> **Exercise aim**: Scan the records for the word "habe". Report each line where it occurs.

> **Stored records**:
━━━━━━━━━━━━━━━━━━━━
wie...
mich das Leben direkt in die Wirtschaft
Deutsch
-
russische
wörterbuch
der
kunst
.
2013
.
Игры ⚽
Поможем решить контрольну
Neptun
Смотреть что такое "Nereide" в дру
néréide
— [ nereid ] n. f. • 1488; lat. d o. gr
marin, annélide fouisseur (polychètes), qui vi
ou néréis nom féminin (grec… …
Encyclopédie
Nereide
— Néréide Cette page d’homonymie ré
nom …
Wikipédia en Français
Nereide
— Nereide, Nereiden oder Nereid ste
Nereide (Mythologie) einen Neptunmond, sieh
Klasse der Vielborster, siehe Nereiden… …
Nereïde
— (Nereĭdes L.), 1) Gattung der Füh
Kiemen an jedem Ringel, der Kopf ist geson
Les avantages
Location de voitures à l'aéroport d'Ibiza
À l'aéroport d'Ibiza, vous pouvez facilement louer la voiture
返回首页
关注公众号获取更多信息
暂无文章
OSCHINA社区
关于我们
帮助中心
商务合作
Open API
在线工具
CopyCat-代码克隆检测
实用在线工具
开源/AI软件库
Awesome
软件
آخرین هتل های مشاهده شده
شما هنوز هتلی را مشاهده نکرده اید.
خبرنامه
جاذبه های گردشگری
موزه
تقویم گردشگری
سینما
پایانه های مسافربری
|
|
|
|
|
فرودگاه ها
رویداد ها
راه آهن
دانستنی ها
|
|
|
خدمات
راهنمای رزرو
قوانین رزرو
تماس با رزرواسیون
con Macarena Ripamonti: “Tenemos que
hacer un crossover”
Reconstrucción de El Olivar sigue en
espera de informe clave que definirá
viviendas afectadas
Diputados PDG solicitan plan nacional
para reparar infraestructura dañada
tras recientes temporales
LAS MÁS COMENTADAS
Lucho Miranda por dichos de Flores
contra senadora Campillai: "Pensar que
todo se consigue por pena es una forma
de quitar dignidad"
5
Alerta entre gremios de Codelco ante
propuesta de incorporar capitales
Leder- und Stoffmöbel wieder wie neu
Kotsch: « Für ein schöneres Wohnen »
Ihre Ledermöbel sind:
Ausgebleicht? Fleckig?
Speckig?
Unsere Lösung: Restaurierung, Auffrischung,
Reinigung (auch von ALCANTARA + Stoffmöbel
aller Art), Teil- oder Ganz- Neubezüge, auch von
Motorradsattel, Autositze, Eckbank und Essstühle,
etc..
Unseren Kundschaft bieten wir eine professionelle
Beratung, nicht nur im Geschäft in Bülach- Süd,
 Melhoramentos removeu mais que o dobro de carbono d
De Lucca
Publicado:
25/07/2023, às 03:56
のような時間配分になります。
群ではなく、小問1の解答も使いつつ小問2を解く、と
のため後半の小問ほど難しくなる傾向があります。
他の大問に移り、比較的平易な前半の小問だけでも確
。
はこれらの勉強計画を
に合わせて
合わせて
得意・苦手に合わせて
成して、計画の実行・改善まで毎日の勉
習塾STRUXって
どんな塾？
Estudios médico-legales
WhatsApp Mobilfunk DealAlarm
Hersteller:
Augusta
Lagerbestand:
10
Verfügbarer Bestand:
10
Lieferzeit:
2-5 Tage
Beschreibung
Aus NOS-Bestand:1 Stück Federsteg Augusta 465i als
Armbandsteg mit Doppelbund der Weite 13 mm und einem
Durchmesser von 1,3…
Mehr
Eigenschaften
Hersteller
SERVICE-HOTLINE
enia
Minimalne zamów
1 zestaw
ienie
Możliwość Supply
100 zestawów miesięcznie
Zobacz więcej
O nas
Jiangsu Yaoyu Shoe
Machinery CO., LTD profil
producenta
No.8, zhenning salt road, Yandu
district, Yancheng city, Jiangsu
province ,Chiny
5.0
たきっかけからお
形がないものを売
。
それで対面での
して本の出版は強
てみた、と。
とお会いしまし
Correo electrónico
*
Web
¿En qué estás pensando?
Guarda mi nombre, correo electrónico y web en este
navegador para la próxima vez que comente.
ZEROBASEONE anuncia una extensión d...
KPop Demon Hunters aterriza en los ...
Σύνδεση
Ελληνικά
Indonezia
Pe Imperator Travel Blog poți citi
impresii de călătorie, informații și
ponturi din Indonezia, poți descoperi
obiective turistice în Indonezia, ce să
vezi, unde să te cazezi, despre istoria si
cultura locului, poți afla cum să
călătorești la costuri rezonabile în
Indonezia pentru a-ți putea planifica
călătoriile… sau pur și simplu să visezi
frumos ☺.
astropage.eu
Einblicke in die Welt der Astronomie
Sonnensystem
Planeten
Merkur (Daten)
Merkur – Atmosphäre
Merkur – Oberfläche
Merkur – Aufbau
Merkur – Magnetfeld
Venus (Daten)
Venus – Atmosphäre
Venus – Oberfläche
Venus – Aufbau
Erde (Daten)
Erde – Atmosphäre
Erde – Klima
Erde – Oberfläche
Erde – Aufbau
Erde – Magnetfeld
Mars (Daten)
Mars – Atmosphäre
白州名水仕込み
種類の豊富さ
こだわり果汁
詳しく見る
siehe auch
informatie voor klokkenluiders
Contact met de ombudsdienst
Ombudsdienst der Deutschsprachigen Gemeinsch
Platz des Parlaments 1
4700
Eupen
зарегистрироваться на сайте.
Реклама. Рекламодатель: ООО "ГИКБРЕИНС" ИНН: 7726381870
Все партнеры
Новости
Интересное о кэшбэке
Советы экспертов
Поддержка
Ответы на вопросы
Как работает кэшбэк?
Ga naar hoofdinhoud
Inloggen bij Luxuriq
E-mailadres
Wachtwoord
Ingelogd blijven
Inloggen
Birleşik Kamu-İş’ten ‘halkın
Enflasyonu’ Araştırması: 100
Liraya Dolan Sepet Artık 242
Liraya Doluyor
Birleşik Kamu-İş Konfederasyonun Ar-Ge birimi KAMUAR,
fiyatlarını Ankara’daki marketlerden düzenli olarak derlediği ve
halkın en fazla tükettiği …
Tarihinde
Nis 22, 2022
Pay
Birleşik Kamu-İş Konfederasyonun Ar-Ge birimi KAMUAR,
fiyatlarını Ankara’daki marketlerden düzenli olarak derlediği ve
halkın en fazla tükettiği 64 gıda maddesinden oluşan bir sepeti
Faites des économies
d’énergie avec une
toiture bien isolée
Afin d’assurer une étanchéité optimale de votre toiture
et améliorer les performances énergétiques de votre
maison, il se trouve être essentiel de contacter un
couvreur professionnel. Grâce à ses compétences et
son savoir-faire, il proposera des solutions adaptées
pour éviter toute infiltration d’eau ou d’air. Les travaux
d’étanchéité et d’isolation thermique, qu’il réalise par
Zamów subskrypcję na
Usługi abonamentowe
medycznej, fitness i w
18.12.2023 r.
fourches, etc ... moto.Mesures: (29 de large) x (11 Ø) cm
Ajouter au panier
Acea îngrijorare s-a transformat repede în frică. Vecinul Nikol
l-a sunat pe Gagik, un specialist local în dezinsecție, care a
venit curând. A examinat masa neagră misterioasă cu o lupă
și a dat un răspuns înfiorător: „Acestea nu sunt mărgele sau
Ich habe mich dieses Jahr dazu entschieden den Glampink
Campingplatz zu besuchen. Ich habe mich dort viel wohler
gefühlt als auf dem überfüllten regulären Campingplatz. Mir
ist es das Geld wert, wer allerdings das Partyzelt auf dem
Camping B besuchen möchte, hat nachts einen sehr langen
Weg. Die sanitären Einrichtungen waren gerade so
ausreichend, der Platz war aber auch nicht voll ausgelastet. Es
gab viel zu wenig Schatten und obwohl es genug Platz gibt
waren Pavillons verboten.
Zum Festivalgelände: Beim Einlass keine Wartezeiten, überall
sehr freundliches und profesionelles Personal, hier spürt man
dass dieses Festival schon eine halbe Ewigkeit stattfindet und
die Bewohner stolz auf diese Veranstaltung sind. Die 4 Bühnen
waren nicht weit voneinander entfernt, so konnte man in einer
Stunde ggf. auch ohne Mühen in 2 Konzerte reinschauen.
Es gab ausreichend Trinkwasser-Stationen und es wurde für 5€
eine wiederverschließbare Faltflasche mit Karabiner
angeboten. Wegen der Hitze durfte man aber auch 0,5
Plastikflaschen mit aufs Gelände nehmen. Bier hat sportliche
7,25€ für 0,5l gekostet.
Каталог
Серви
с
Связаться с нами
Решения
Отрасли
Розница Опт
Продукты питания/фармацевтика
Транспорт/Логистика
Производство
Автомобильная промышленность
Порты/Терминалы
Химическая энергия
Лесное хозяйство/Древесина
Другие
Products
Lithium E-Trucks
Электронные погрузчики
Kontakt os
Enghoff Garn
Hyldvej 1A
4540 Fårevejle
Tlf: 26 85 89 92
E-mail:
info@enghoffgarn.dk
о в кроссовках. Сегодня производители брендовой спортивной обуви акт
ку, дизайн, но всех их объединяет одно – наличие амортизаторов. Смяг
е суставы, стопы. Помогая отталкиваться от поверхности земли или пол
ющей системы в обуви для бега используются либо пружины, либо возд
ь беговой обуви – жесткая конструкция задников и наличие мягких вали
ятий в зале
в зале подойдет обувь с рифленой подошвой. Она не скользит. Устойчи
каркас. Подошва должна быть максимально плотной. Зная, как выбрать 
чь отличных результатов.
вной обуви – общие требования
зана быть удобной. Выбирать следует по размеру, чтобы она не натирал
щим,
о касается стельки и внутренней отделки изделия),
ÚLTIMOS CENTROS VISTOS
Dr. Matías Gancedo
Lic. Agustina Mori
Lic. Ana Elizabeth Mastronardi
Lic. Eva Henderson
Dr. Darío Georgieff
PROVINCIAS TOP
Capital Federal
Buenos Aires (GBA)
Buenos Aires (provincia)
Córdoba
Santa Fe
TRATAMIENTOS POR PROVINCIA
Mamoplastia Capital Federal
━━━━━━━━━━━━━━━━━━━━
> **Answer box**:
Ich habe mich dieses Jahr dazu entschieden den Glampink
Campingplatz zu besuchen. Ich habe mich dort viel wohler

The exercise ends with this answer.